**The problem**
Would you reproduce, word for word, only the lines running from the top of the data through the line containing "to Saylor, the", and none of the pictures?

(The input Opens)

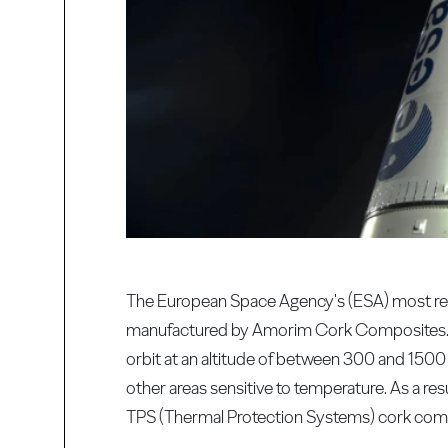
The European Space Agency's (ESA) most rec
manufactured by Amorim Cork Composites. The 
orbit at an altitude of between 300 and 1500
other areas sensitive to temperature. As a resu
TPS (Thermal Protection Systems) cork compos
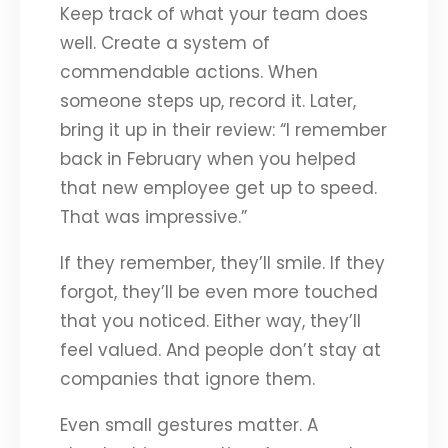
Keep track of what your team does
well. Create a system of
commendable actions. When
someone steps up, record it. Later,
bring it up in their review: “I remember
back in February when you helped
that new employee get up to speed.
That was impressive.”
If they remember, they’ll smile. If they
forgot, they’ll be even more touched
that you noticed. Either way, they’ll
feel valued. And people don’t stay at
companies that ignore them.
Even small gestures matter. A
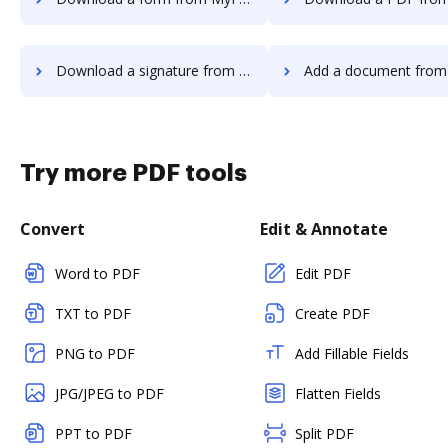
Download a signature from MyFax to DocHub
Add a document from MyFax t
Try more PDF tools
Convert
Edit & Annotate
Word to PDF
Edit PDF
TXT to PDF
Create PDF
PNG to PDF
Add Fillable Fields
JPG/JPEG to PDF
Flatten Fields
PPT to PDF
Split PDF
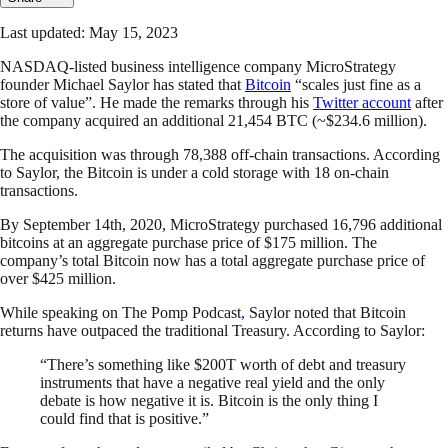
Last updated: May 15, 2023
NASDAQ-listed business intelligence company MicroStrategy
founder Michael Saylor has stated that
Bitcoin
“scales just fine as a
store of value”. He made the remarks through his
Twitter account
after
the company acquired an additional 21,454 BTC (~$234.6 million).
The acquisition was through 78,388 off-chain transactions. According
to Saylor, the Bitcoin is under a cold storage with 18 on-chain
transactions.
By September 14th, 2020, MicroStrategy purchased 16,796 additional
bitcoins at an aggregate purchase price of $175 million. The
company’s total Bitcoin now has a total aggregate purchase price of
over $425 million.
While speaking on The Pomp Podcast
,
Saylor noted that Bitcoin
returns have outpaced the traditional Treasury. According to Saylor:
“There’s something like $200T worth of debt and treasury
instruments that have a negative real yield and the only
debate is how negative it is. Bitcoin is the only thing I
could find that is positive.”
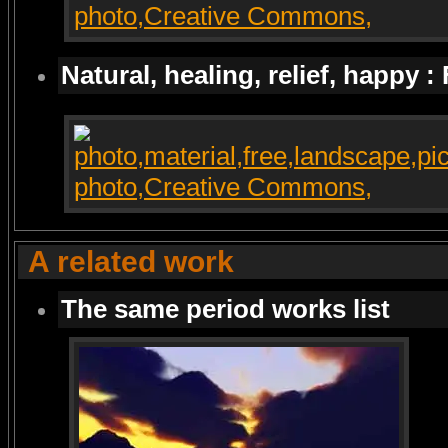
Natural, healing, relief, happy :
A related work
The same period works list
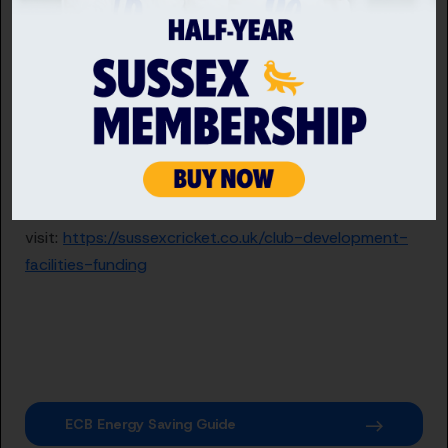
that clubs can take steps to reduce their energy
consumption, cut their emissions and cut their bills.
If you are Sussex Cricket affiliated and manage your
facility you could be eligible for funding support from
the ECB County Grants Fund under the ‘Tackling
Climate Change’ them. To find out more about the
ECB County Grants Fund, eligibility and how to apply
visit:
https://sussexcricket.co.uk/club-development-
facilities-funding
ECB Energy Saving Guide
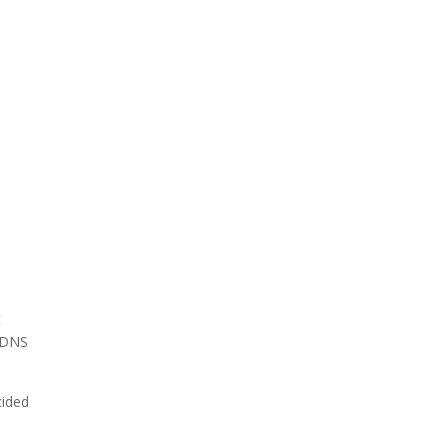
e
t
h DNS
cided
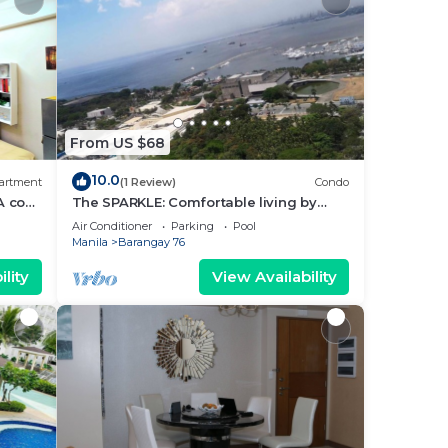
From US $68
10.0
artment
(1 Review)
Condo
A cozy
The SPARKLE: Comfortable living by
rt
Awsom Phil
Air Conditioner
Parking
Pool
Manila
Barangay 76
lity
View Availability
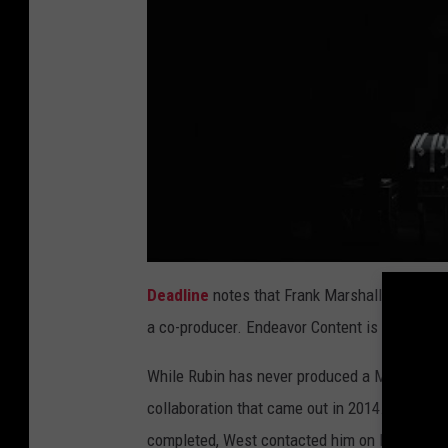
Deadline
notes that Frank Marshall, who dire
a co-producer. Endeavor Content is in the proc
While Rubin has never produced a McCartney 
collaboration that came out in 2014. Rubin la
completed, West contacted him on Dec. 30 to h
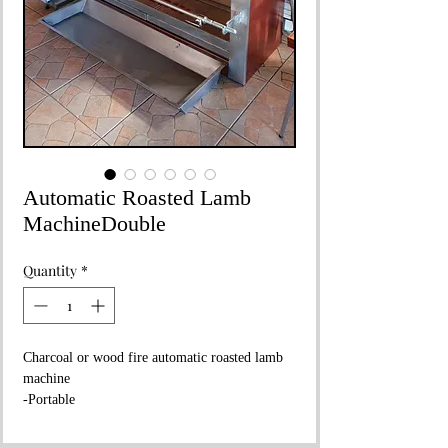
Automatic Roasted Lamb
MachineDouble
Quantity
*
Charcoal or wood fire automatic roasted lamb
machine
-Portable
Dimensions:
210x90xh:215cm
Weight :
260 kg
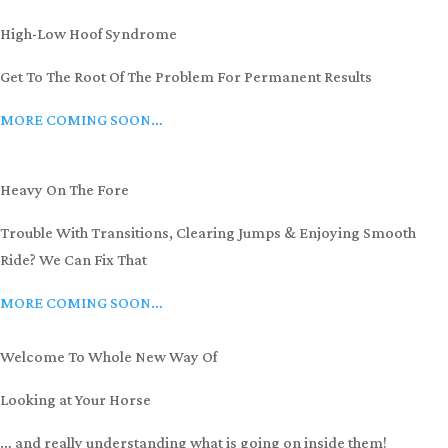
High-Low Hoof Syndrome
Get To The Root Of The Problem For Permanent Results
MORE COMING SOON…
Heavy On The Fore
Trouble With Transitions, Clearing Jumps & Enjoying Smooth
Ride? We Can Fix That
MORE COMING SOON…
Welcome To Whole New Way Of
Looking at Your Horse
… and really understanding what is going on inside them!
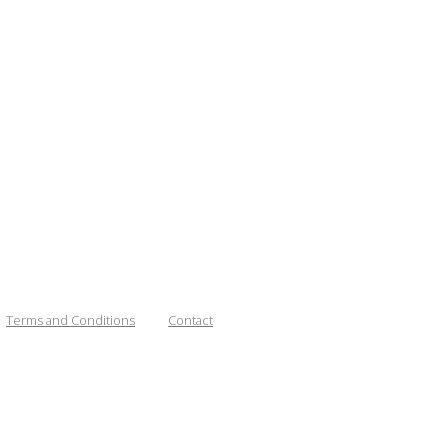
Terms and Conditions
Contact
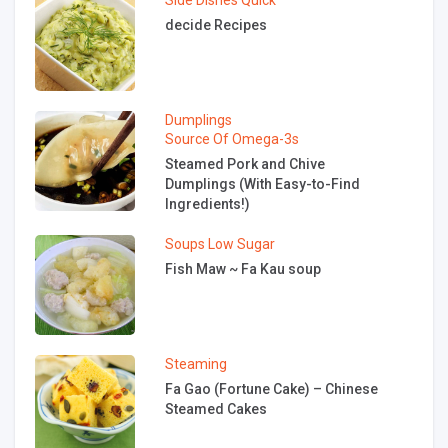
Side Dishes
Quick
decide Recipes
Dumplings
Source Of Omega-3s
Steamed Pork and Chive
Dumplings (With Easy-to-Find
Ingredients!)
Soups
Low Sugar
Fish Maw ~ Fa Kau soup
Steaming
Fa Gao (Fortune Cake) – Chinese
Steamed Cakes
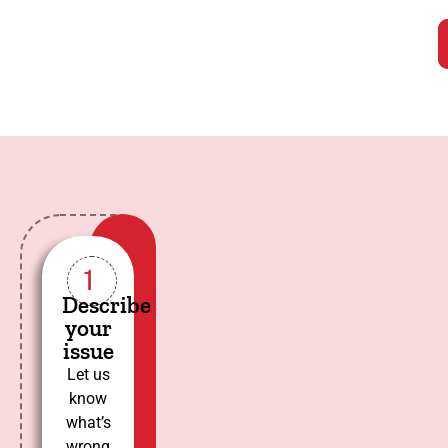
1
Describe
your
issue
Let us
know
what’s
wrong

(The input Closes)

**Solution to this task**
The European Space Agency's (ESA) most rec
manufactured by Amorim Cork Composites. The 
orbit at an altitude of between 300 and 1500
other areas sensitive to temperature. As a resu
TPS (Thermal Protection Systems) cork compos
Keep track of what your team does
well. Create a system of
commendable actions. When
someone steps up, record it. Later,
bring it up in their review: “I remember
back in February when you helped
that new employee get up to speed.
That was impressive.”
If they remember, they’ll smile. If they
forgot, they’ll be even more touched
that you noticed. Either way, they’ll
feel valued. And people don’t stay at
companies that ignore them.
Even small gestures matter. A
Download a signature from MyFax to DocHub
Add a document from MyFax t
Try more PDF tools
Convert
Edit & Annotate
Word to PDF
Edit PDF
TXT to PDF
Create PDF
PNG to PDF
Add Fillable Fields
JPG/JPEG to PDF
Flatten Fields
PPT to PDF
Split PDF
Last updated: May 15, 2023
NASDAQ-listed business intelligence company MicroStrategy
founder Michael Saylor has stated that
Bitcoin
“scales just fine as a
store of value”. He made the remarks through his
Twitter account
after
the company acquired an additional 21,454 BTC (~$234.6 million).
The acquisition was through 78,388 off-chain transactions. According
to Saylor, the Bitcoin is under a cold storage with 18 on-chain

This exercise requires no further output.